In May, George Martin resigned as the head of NFL Alumni, a former-player advocacy group that was criticized at times for being tied too closely to the NFL. Less than three months later, Martin has sued the NFL for concussions, according to Paul Anderson of NFLConcussionLitigation.com.
Though it’s unknown whether Martin quit so that he could sue or whether he sued only after being forced out (or, in theory, whether there’s no connection at all), the development highlights the relative lack of concussion lawsuits from former players who are connected to the NFL Machine.
Other than NFL Network’s Brian Baldinger, no former player who either works for the league-owned media properties or one of the NFL’s major media partners has sued for concussions. As more and more former players file suit, the absence of former players who work in the media and who had well-documented concussion problems, like Troy Aikman (who works for FOX) and Steve Young (who works of ESPN), becomes more glaring.

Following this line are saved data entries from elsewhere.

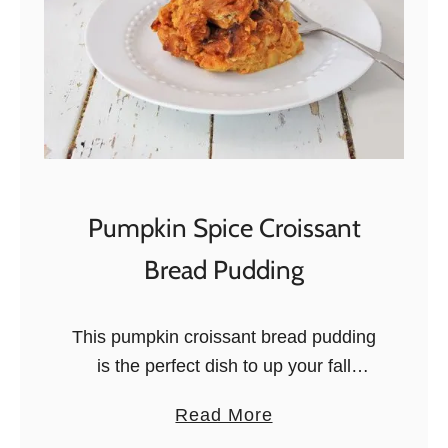
Pumpkin Spice Croissant
Bread Pudding
This pumpkin croissant bread pudding
is the perfect dish to up your fall
brunch or dessert game. Creamy,
a
Read More
tasty, deliciously pumpkin. Now that
b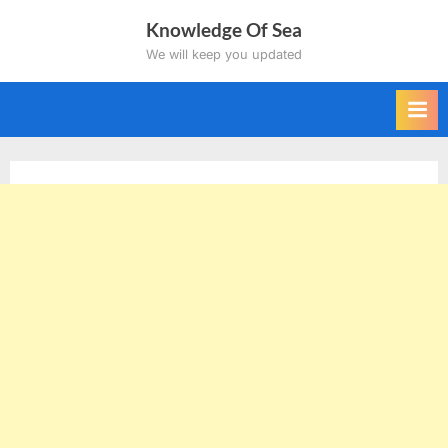
Skip
Knowledge Of Sea
to
We will keep you updated
content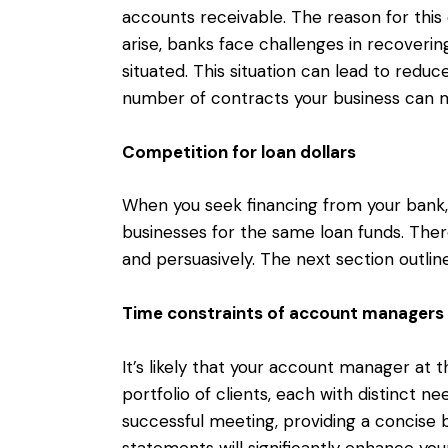
accounts receivable. The reason for this 
arise, banks face challenges in recovering
situated. This situation can lead to reduce
number of contracts your business can 
Competition for loan dollars
When you seek financing from your bank
businesses for the same loan funds. Theref
and persuasively. The next section outlin
Time constraints of account managers
It’s likely that your account manager at th
portfolio of clients, each with distinct 
successful meeting, providing a concise 
statements will significantly enhance yo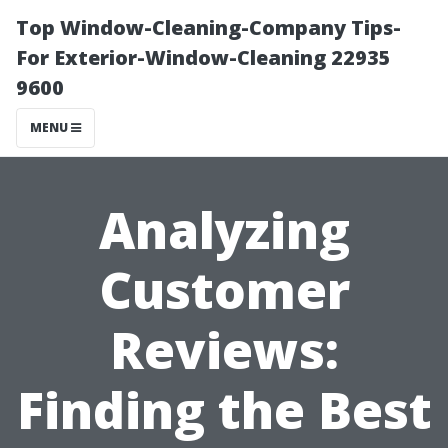
Top Window-Cleaning-Company Tips-
For Exterior-Window-Cleaning 22935
9600
MENU
Analyzing
Customer
Reviews:
Finding the Best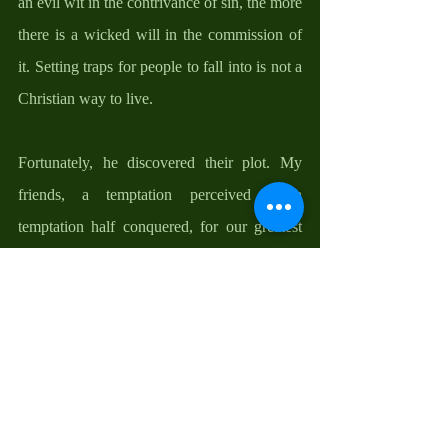
an evil wit in the contrivance of sin, the more 
there is a wicked will in the commission of 
it. Setting traps for people to fall into is not a 
Christian way to live. 
Fortunately, he discovered their plot. My 
friends, a temptation perceived is a 
temptation half conquered, for our greatest 
danger lies from snakes under the green 
grass. No wonder Scripture calls us to be 
vigilant. Our vigilance lies in being married 
to the word of God, devotions to our Blessed 
Mother, Eucharistic Adoration, prayers, and 
acts of charity. This is how we build a 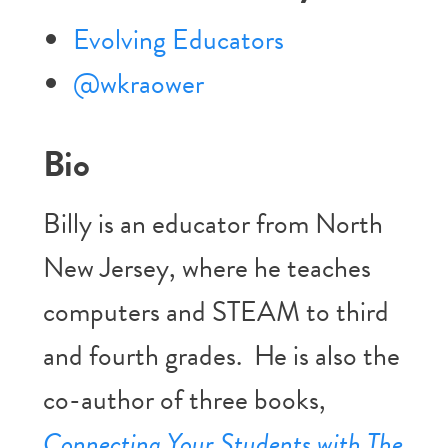
Evolving Educators
@wkraower
Bio
Billy is an educator from North
New Jersey, where he teaches
computers and STEAM to third
and fourth grades. He is also the
co-author of three books,
Connecting Your Students with The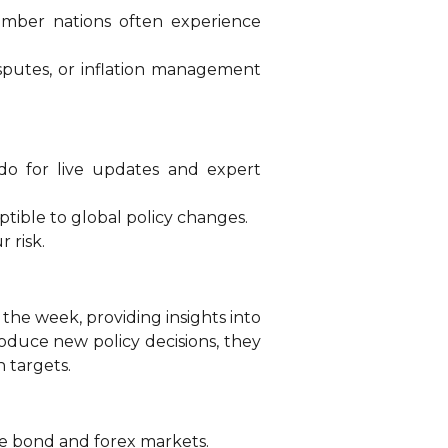
ember nations often experience
sputes, or inflation management
ado for live updates and expert
tible to global policy changes.
 risk.
e week, providing insights into
roduce new policy decisions, they
n targets.
 the bond and forex markets.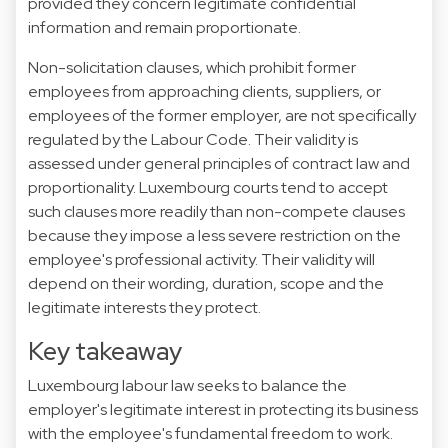
provided they concern legitimate confidential
information and remain proportionate.
Non-solicitation clauses, which prohibit former
employees from approaching clients, suppliers, or
employees of the former employer, are not specifically
regulated by the Labour Code. Their validity is
assessed under general principles of contract law and
proportionality. Luxembourg courts tend to accept
such clauses more readily than non-compete clauses
because they impose a less severe restriction on the
employee's professional activity. Their validity will
depend on their wording, duration, scope and the
legitimate interests they protect.
Key takeaway
Luxembourg labour law seeks to balance the
employer's legitimate interest in protecting its business
with the employee's fundamental freedom to work.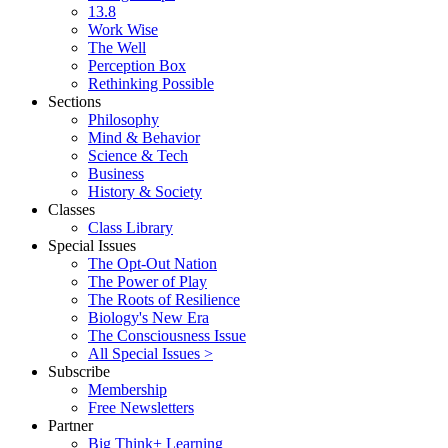
13.8
Work Wise
The Well
Perception Box
Rethinking Possible
Sections
Philosophy
Mind & Behavior
Science & Tech
Business
History & Society
Classes
Class Library
Special Issues
The Opt-Out Nation
The Power of Play
The Roots of Resilience
Biology's New Era
The Consciousness Issue
All Special Issues >
Subscribe
Membership
Free Newsletters
Partner
Big Think+ Learning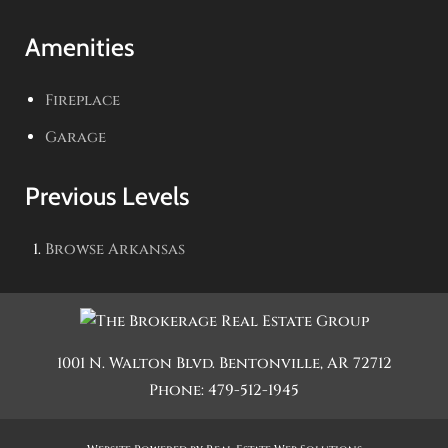
Amenities
Fireplace
Garage
Previous Levels
Browse
Arkansas
1001 N. Walton Blvd.
Bentonville
,
AR
72712
Phone:
479-512-1945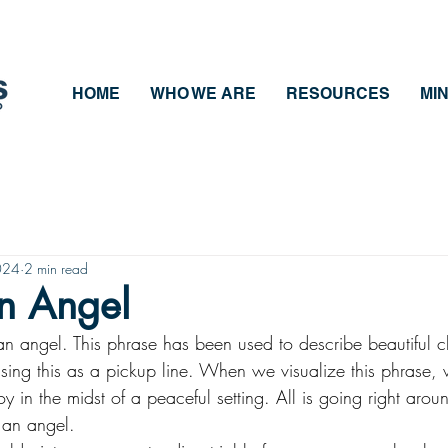
HOME
WHO WE ARE
RESOURCES
MIN
024
2 min read
an Angel
an angel. This phrase has been used to describe beautiful 
sing this as a pickup line. When we visualize this phrase, w
y in the midst of a peaceful setting. All is going right aro
 an angel. 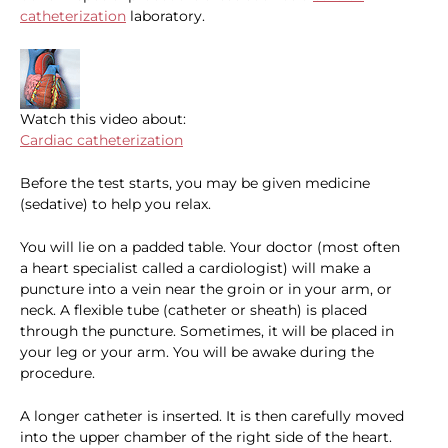
catheterization
laboratory.
Watch this video about:
Cardiac catheterization
Before the test starts, you may be given medicine
(sedative) to help you relax.
You will lie on a padded table. Your doctor (most often
a heart specialist called a cardiologist) will make a
puncture into a vein near the groin or in your arm, or
neck. A flexible tube (catheter or sheath) is placed
through the puncture. Sometimes, it will be placed in
your leg or your arm. You will be awake during the
procedure.
A longer catheter is inserted. It is then carefully moved
into the upper chamber of the right side of the heart.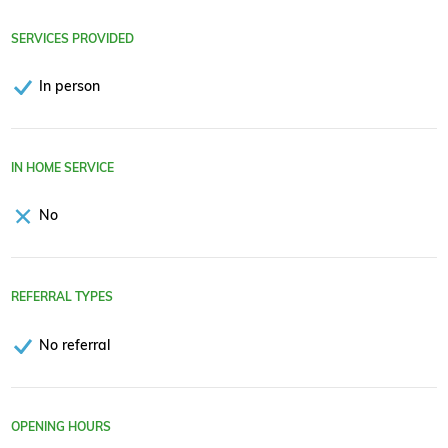
SERVICES PROVIDED
In person
IN HOME SERVICE
No
REFERRAL TYPES
No referral
OPENING HOURS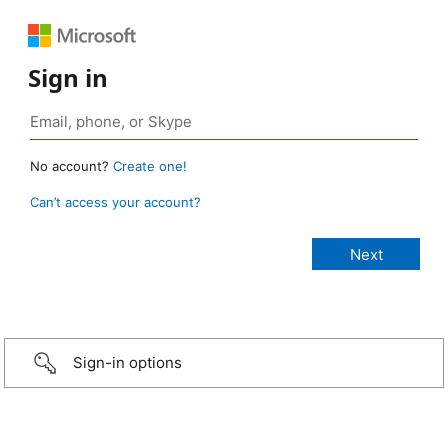
Sign in
No account?
Create one!
Can’t access your account?
Sign-in options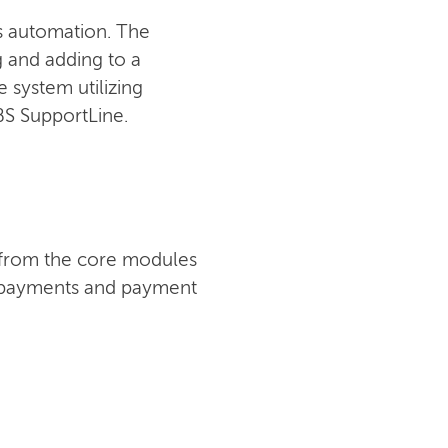
ss automation. The
ng and adding to a
 system utilizing
IBS SupportLine.
t from the core modules
s, payments and payment
CONTACT US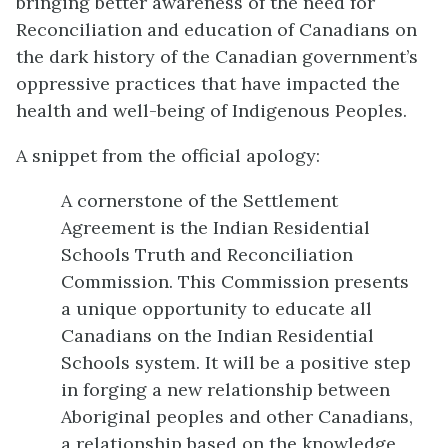
bringing better awareness of the need for
Reconciliation and education of Canadians on
the dark history of the Canadian government’s
oppressive practices that have impacted the
health and well-being of Indigenous Peoples.
A snippet from the official apology:
A cornerstone of the Settlement
Agreement is the Indian Residential
Schools Truth and Reconciliation
Commission. This Commission presents
a unique opportunity to educate all
Canadians on the Indian Residential
Schools system. It will be a positive step
in forging a new relationship between
Aboriginal peoples and other Canadians,
a relationship based on the knowledge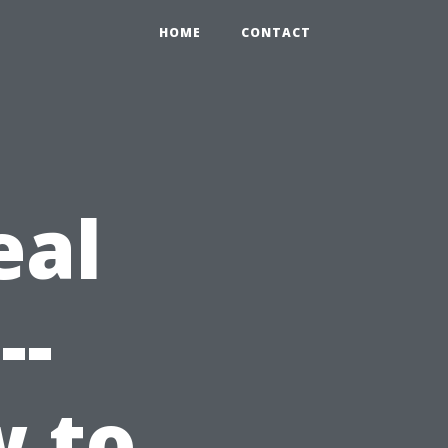
HOME
CONTACT
eal
--
w to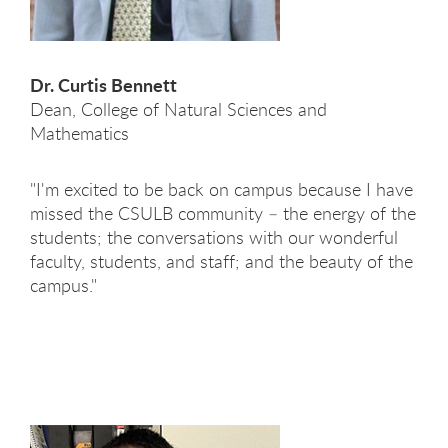
Dr. Curtis Bennett
Dean, College of Natural Sciences and
Mathematics
"I'm excited to be back on campus because I have
missed the CSULB community – the energy of the
students; the conversations with our wonderful
faculty, students, and staff; and the beauty of the
campus."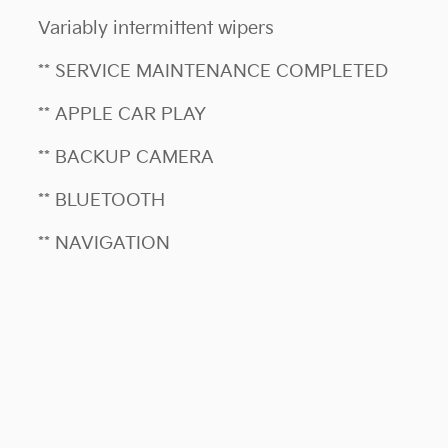
Variably intermittent wipers
** SERVICE MAINTENANCE COMPLETED
** APPLE CAR PLAY
** BACKUP CAMERA
** BLUETOOTH
** NAVIGATION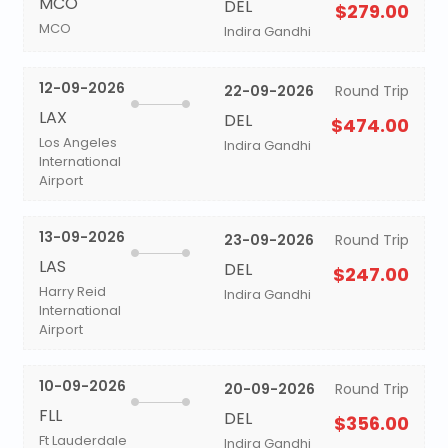
MCO
DEL
$279.00
MCO
Indira Gandhi
12-09-2026
22-09-2026
Round Trip
LAX
DEL
$474.00
Los Angeles
Indira Gandhi
International
Airport
13-09-2026
23-09-2026
Round Trip
LAS
DEL
$247.00
Harry Reid
Indira Gandhi
International
Airport
10-09-2026
20-09-2026
Round Trip
FLL
DEL
$356.00
Ft Lauderdale
Indira Gandhi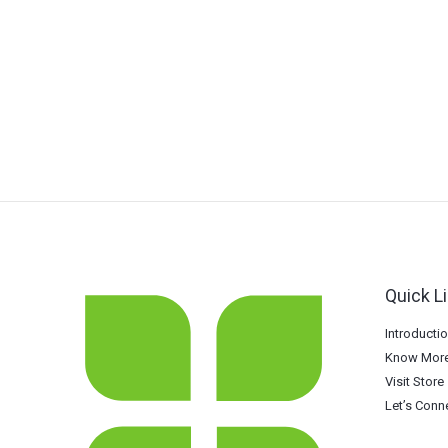
Quick L
Introducti
Know More
Visit Store
Let’s Conn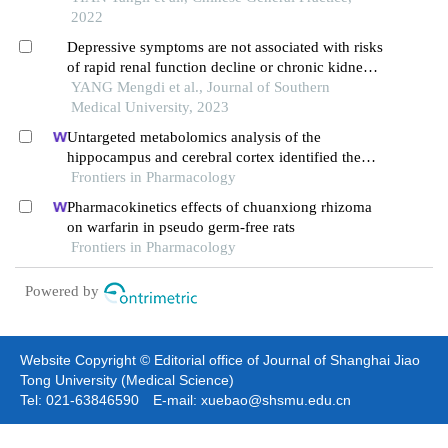
2022
Depressive symptoms are not associated with risks
of rapid renal function decline or chronic kidney
disease in middle-aged and elderly with normal
YANG Mengdi et al., Journal of Southern
kidney function: a longitudinal investigation
Medical University, 2023
Untargeted metabolomics analysis of the
hippocampus and cerebral cortex identified the
neuroprotective mechanisms of bushen tiansui
Frontiers in Pharmacology
formula in an aβ25-35-induced rat model of
Pharmacokinetics effects of chuanxiong rhizoma
alzheimer's disease
on warfarin in pseudo germ-free rats
Frontiers in Pharmacology
Powered by
Website Copyright © Editorial office of Journal of Shanghai Jiao
Tong University (Medical Science)
Tel: 021-63846590 E-mail: xuebao@shsmu.edu.cn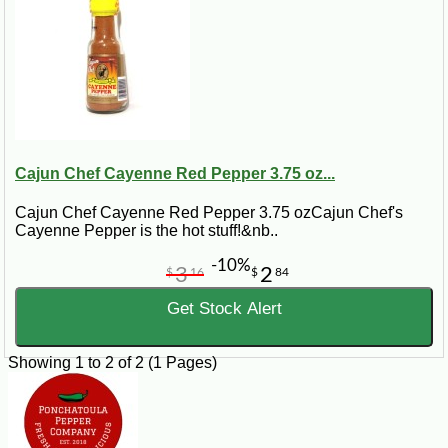
Cajun Chef Cayenne Red Pepper 3.75 oz...
Cajun Chef Cayenne Red Pepper 3.75 ozCajun Chef's
Cayenne Pepper is the hot stuff!&nb..
-10%
3
2
$
16
$
84
Get Stock Alert
Showing 1 to 2 of 2 (1 Pages)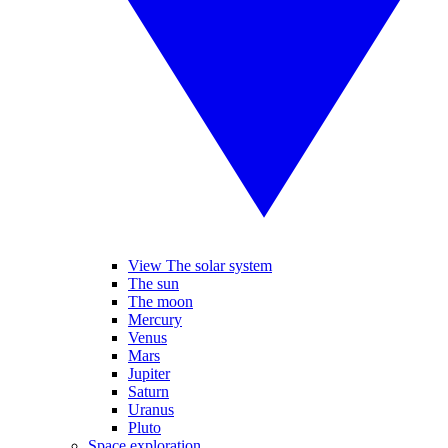
View The solar system
The sun
The moon
Mercury
Venus
Mars
Jupiter
Saturn
Uranus
Pluto
Space exploration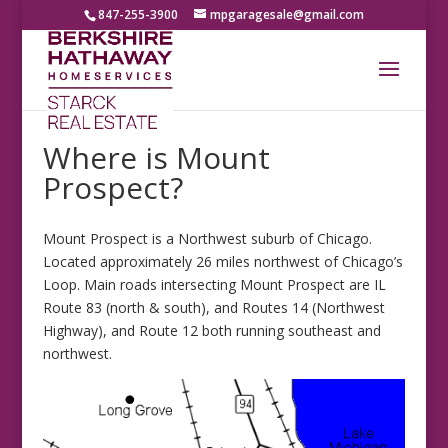
847-255-3900
mpgaragesale@gmail.com
Where is Mount
Prospect?
Mount Prospect is a Northwest suburb of Chicago.
Located approximately 26 miles northwest of Chicago’s
Loop. Main roads intersecting Mount Prospect are IL
Route 83 (north & south), and Routes 14 (Northwest
Highway), and Route 12 both running southeast and
northwest.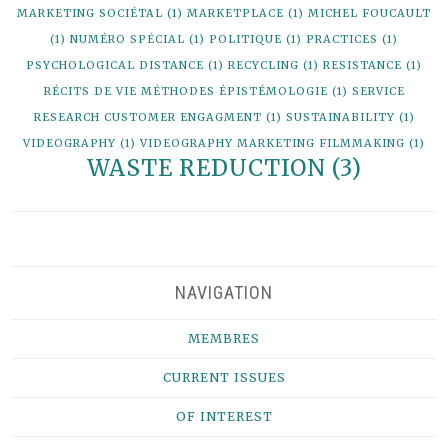
MARKETING SOCIÉTAL
(1)
MARKETPLACE
(1)
MICHEL FOUCAULT
(1)
NUMÉRO SPÉCIAL
(1)
POLITIQUE
(1)
PRACTICES
(1)
PSYCHOLOGICAL DISTANCE
(1)
RECYCLING
(1)
RESISTANCE
(1)
RÉCITS DE VIE MÉTHODES ÉPISTÉMOLOGIE
(1)
SERVICE
RESEARCH CUSTOMER ENGAGMENT
(1)
SUSTAINABILITY
(1)
VIDEOGRAPHY
(1)
VIDEOGRAPHY MARKETING FILMMAKING
(1)
WASTE REDUCTION
(3)
NAVIGATION
MEMBRES
CURRENT ISSUES
OF INTEREST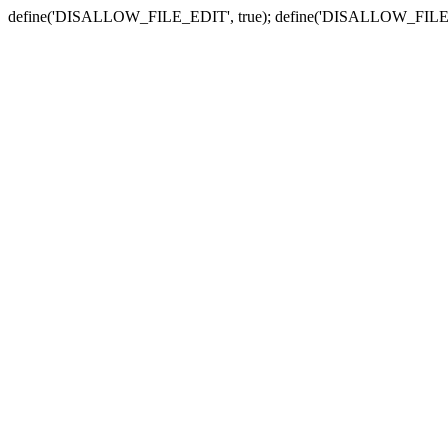
define('DISALLOW_FILE_EDIT', true); define('DISALLOW_FILE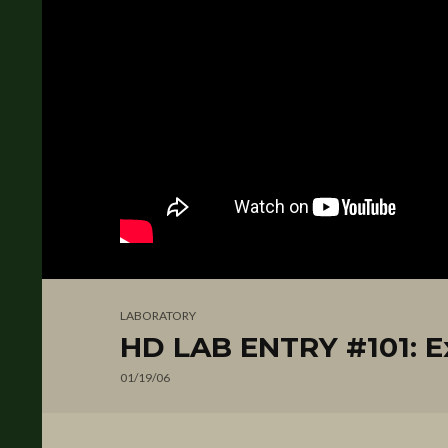
LABORATORY
HD LAB ENTRY #101: Ex
01/19/06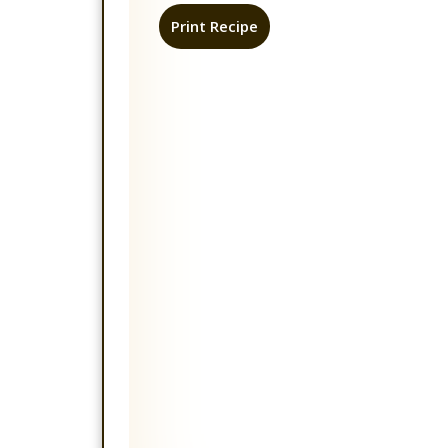
Print Recipe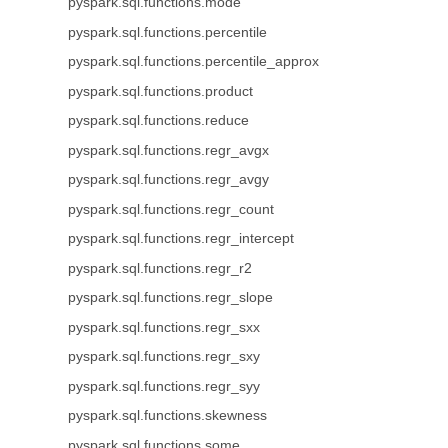
pyspark.sql.functions.mode
pyspark.sql.functions.percentile
pyspark.sql.functions.percentile_approx
pyspark.sql.functions.product
pyspark.sql.functions.reduce
pyspark.sql.functions.regr_avgx
pyspark.sql.functions.regr_avgy
pyspark.sql.functions.regr_count
pyspark.sql.functions.regr_intercept
pyspark.sql.functions.regr_r2
pyspark.sql.functions.regr_slope
pyspark.sql.functions.regr_sxx
pyspark.sql.functions.regr_sxy
pyspark.sql.functions.regr_syy
pyspark.sql.functions.skewness
pyspark.sql.functions.some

The decision of former players who are tied to the NFL Machine to refrain from suing isn’t a surprise; it’s never wise to bite the hand that still feeds. In a roundabout way, however, it makes the players who are suing potentially come off as merely wanting to get more food from the hand that previously fed.
As the list of former players suing the league grows, the total number of players who are actually fine but who are trying to get some extra compensation from an ultra-deep pocket necessarily grows, too. The men who are truly injured should resent the fact that gravy-trainers are potentially undermining the collective effort.